Something to Declare

Michael Douglas with, from left, Benicio Del Toro, Ming-Na, 
Edward Norton and Mel Gibson Whoopi Goldberg and Edward Norton
Norman Lear Winona Ryder and Kevin Spacey

People Magazine, 7/23/01

Mel, Whoopi and a host of celebs celebrate life, libery and the document that announced America's freedom

We hold these truths to be self-evident: All men are created equal, but some can draw a larger crowd than others. So when TV producer Norman Lear launched a campaign to publicize one of this country's most celebrated documents, the Declaration of Indepnedence, he enlisted the help of some of America's most famous citizens, including Michael Douglas, Whoopi Goldberg, Kevin Spacey and Mel Gibson. "Star power seems to be pervasive in our culture, whether you're selling a sneaker or a can of paint," says Lear, creator of All in the Family and a slew of other sitcoms, "This is selling the very concept of the United States of America."

Last year Lear and a partner paid $8.14 million in an Internet auction for an original broadside of the Declaration - one of only 25 still in existence, all of which were printed in Philadelphia on July 4, 1776. On this July 4, the nation's 225th anniversary, he gatheres an all-star cast in that city to perform a dramatic reading of the text before an estimated million onlookers. The event kicked off what Lear calls the Declaration of Independence Road Trip, in which the document will tour the country for at least three years, starting Sept. 14 at the Ronald Regan Presidential Library in Simi Valley, Calif. Lear hopes the attention will encourage young people to vote. But he'd also be pleased if they learned to share his appreciation of Thomas Jefferson's way with words. "Anything that can live for these hundreds of years," Lear says, "has to be pretty good writing."


Photo Captions

Michael Douglas (rehearsing July 4 in Independence Hall with, from left, Benicio Del Toro, Ming-Na, Norton and Mel Gibson) says the event meant a lot to him since his mother was an immigrant. "This reminds you of the risk these people took," he says of the Founding Fathers.

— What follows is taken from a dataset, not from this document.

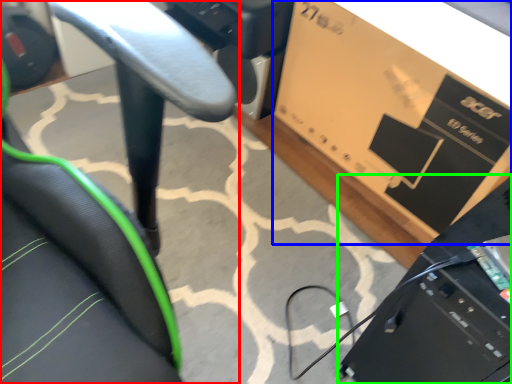 Question: Considering the real-world distances, which object is closest to chair (highlighted by a red box)? cardboard box (highlighted by a blue box) or computer (highlighted by a green box).

Choices:
 (A) cardboard box
 (B) computer

Answer: (B)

Whoopi Goldberg and Edward Norton review Jefferson's lines.

Norman Lear calls his copy of the Declaration "a gift to the world."

Kevin Spacey (with Winona Ryder) describes the Declaration as "a measure of who we are."

"They were sick and tired of the baloney they were going through," Mel Gibson (center, reading the opening lines outside the Philadelphia Museum of Art) says of the signers.